**ASSIGNMENT**
Where does the word "heading" appear in the data? Copy every line that holds it.

**DATA FOR THE TASK**
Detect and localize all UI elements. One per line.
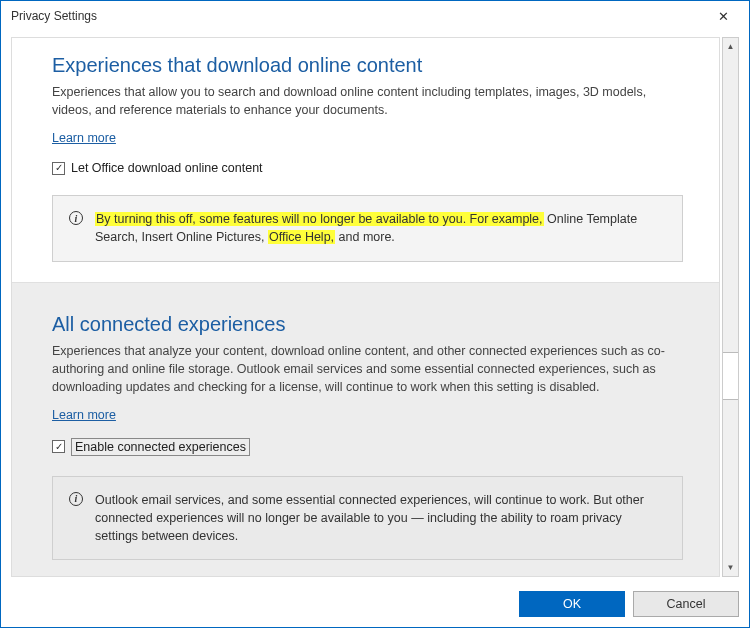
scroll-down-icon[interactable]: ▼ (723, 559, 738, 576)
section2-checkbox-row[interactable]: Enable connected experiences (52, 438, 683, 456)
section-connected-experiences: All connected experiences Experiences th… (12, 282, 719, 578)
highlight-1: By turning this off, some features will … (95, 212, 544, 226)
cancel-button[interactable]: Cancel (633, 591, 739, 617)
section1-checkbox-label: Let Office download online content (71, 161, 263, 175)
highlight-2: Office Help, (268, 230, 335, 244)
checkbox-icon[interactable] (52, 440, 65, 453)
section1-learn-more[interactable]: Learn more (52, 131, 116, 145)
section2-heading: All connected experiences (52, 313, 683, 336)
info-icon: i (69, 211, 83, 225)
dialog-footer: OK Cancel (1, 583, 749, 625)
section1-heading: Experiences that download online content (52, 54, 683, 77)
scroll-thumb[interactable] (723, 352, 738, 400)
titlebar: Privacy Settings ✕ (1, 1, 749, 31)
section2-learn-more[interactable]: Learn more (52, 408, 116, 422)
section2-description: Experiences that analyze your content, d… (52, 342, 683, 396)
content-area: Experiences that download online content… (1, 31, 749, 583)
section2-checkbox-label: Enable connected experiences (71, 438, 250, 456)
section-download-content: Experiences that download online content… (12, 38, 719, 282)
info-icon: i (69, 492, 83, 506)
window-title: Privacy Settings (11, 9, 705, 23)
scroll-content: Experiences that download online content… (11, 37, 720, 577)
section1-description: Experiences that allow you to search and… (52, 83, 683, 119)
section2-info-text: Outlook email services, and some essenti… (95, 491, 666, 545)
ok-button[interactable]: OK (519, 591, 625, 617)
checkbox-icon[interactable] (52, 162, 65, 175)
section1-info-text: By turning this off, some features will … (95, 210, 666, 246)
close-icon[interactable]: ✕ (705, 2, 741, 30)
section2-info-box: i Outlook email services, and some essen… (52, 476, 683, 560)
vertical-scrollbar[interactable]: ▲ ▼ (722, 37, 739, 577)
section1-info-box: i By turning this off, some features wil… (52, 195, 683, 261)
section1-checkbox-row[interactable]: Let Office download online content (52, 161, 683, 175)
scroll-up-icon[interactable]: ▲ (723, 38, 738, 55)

* * *

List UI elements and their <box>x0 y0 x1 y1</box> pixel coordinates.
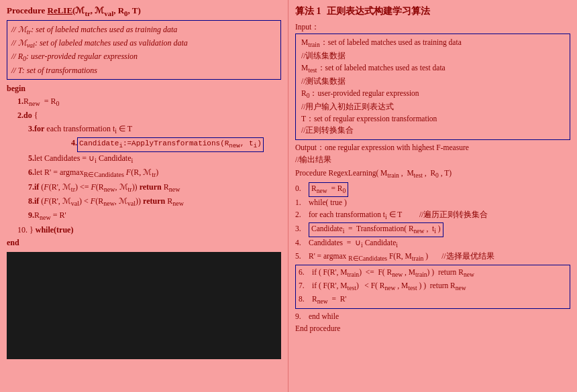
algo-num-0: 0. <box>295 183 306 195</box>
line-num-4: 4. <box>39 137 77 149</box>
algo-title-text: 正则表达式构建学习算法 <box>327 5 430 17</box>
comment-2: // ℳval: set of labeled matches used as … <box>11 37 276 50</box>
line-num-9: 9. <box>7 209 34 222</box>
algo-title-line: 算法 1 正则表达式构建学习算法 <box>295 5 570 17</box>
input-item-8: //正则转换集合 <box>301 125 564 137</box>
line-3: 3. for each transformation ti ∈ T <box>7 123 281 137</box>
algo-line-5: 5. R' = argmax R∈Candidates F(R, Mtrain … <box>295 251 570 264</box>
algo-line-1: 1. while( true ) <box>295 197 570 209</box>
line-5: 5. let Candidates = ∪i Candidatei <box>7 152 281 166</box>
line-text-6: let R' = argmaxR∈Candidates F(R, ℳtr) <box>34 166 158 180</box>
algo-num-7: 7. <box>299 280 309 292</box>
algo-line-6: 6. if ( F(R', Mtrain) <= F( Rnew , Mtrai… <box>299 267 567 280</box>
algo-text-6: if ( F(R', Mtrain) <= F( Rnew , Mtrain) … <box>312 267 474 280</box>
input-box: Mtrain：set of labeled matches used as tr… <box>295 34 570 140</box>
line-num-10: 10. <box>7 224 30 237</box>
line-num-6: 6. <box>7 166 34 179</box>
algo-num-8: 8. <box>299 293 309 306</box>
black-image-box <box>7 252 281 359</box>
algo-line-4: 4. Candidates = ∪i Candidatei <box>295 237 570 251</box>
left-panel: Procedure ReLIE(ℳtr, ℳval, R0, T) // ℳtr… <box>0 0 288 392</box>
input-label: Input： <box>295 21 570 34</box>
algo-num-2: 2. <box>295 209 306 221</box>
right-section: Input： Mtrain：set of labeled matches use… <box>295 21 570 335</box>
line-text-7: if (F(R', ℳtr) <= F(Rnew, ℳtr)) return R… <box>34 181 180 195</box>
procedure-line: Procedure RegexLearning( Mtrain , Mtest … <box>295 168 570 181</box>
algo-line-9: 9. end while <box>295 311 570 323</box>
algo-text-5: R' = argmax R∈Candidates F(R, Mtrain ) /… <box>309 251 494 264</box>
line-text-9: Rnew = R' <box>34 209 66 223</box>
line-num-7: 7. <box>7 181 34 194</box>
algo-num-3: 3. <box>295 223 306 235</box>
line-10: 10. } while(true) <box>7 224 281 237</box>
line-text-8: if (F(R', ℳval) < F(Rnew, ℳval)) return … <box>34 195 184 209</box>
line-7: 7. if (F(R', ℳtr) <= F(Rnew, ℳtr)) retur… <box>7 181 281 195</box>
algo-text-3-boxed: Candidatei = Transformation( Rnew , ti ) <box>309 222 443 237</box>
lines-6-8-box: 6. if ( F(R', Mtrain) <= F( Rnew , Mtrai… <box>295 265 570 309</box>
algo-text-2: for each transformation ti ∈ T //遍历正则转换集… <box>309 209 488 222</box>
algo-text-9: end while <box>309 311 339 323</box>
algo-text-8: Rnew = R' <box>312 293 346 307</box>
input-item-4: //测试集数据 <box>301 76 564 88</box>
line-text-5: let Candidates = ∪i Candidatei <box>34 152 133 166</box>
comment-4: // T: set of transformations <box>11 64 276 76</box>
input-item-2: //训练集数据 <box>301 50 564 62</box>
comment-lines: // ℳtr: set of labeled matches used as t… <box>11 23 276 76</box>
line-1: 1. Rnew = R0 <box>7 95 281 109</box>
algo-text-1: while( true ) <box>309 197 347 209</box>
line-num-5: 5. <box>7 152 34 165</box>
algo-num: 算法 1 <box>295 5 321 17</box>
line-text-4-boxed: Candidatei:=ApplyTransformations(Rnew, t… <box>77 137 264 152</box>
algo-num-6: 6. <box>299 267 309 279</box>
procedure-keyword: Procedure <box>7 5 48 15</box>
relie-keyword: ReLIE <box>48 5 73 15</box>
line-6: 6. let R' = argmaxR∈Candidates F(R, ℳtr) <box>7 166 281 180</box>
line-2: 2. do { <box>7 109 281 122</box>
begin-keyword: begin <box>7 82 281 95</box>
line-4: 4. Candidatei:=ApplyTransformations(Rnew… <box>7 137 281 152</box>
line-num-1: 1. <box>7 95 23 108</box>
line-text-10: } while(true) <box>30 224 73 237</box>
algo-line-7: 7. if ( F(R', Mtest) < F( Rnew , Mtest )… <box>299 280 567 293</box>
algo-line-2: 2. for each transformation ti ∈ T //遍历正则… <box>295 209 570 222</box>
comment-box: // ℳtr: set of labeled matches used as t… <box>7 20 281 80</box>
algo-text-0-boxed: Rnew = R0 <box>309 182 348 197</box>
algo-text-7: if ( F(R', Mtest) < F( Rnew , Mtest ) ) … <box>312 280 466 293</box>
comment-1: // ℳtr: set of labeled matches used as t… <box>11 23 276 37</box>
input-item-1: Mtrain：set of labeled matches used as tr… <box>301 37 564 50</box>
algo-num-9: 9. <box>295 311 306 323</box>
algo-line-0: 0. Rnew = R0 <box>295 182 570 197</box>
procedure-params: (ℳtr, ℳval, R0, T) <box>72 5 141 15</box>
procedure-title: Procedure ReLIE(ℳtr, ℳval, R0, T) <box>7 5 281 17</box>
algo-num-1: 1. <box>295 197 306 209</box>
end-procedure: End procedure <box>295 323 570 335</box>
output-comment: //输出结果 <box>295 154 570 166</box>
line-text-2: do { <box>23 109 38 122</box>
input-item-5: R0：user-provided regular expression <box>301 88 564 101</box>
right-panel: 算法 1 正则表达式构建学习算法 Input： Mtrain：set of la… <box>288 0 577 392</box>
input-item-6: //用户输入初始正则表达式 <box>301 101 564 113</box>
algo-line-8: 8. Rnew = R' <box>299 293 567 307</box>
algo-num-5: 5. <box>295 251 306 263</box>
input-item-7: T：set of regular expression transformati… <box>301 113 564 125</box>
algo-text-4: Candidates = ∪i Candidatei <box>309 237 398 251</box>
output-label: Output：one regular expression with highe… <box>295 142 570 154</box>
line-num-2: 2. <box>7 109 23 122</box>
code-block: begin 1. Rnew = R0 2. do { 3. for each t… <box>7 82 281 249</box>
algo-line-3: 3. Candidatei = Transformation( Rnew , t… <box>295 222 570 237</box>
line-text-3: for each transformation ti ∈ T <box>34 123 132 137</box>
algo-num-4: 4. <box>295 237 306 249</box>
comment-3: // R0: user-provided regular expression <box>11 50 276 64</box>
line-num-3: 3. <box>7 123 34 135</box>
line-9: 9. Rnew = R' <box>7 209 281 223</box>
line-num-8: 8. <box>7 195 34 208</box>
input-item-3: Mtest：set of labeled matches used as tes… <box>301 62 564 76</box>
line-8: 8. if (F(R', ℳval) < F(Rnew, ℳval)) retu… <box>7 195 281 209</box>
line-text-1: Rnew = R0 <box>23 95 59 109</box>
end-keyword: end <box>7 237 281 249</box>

**EXPECTED ANSWER**
section2-heading: All connected experiences (52, 313, 683, 336)
section1-heading: Experiences that download online content (52, 54, 683, 77)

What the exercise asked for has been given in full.